U.S. Sen. Charles Schumer visited Owego on Wednesday morning to announce proposed legislation that would rename the location at 6 Lake St. the Belva Lockwood Post Office Building.
The announcement comes the year before the 100-year anniversary of women’s suffrage in the United States.
“Belva Lockwood was a feminist icon and in so many ways personified what it means to be an American, never backing down from a fight or allowing rejection to stop her,” Schumer said.
Lockwood was born in 1830 and was former principal of the Owego Female Seminary. She went on to become a lawyer and was the first woman to practice law before the U.S. Supreme Court. She also ran for president of the United States in 1884 and 1888.
“Belva Lockwood was an amazing individual who has gone largely unrecognized in our history,” said Martha Sauerbrey, Chair of the Tioga County Legislature. “It’s time we recognize her accomplishments and honor the trailblazer that she was.”
Who was Belva Lockwood?
Lockwood graduated from Genesee College in 1857 and worked at the Lockport Union School and Gainesville Female Seminary before moving to Owego, where she became principal of the Owego Female Seminary.
Lockwood applied to three law schools but was rejected by them all because of her gender. She then attended the National University School of Law but was denied a diploma.

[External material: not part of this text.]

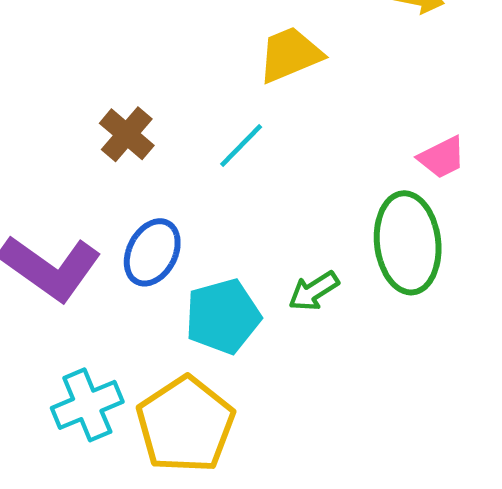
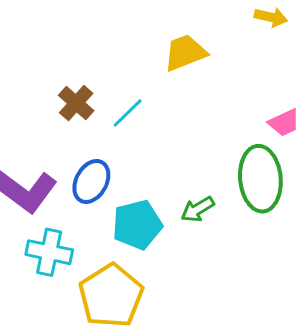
cyan line: (241, 145) -> (128, 113), moved
cyan cross: (87, 405) -> (49, 252), moved, turned 33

She petitioned then-President Ulysses S. Grant and ultimately earned the right to practice law.
In 1876, Lockwood was rejected as a member of the United States Supreme Court Bar, reportedly because she was a woman. She gained admission after a three-year fight and in 1880 became the first female lawyer to practice in front of the Supreme Court.
Lockwood became the first woman to officially appear on a presidential ballot as a member of the National Equal Rights Party in 1884 and 1888.